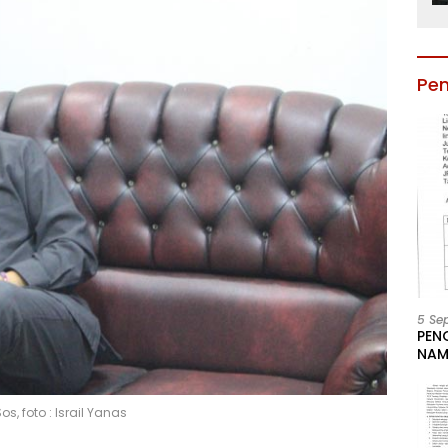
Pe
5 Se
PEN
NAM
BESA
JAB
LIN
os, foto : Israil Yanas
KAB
--
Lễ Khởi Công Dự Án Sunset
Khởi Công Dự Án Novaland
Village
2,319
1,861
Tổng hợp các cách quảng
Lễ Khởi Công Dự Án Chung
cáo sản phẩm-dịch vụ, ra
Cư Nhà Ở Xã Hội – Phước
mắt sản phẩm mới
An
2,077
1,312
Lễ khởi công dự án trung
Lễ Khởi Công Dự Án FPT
--
For the material above, reproduce exactly the lines from the line with "Lễ Khởi Công Dự Án Sunset" to the line with "Lễ Khởi Công Dự Án FPT", inclusive, and exclude all others.

Lễ Khởi Công Dự Án Sunset
Khởi Công Dự Án Novaland
Village
2,319
1,861
Tổng hợp các cách quảng
Lễ Khởi Công Dự Án Chung
cáo sản phẩm-dịch vụ, ra
Cư Nhà Ở Xã Hội – Phước
mắt sản phẩm mới
An
2,077
1,312
Lễ khởi công dự án trung
Lễ Khởi Công Dự Án FPT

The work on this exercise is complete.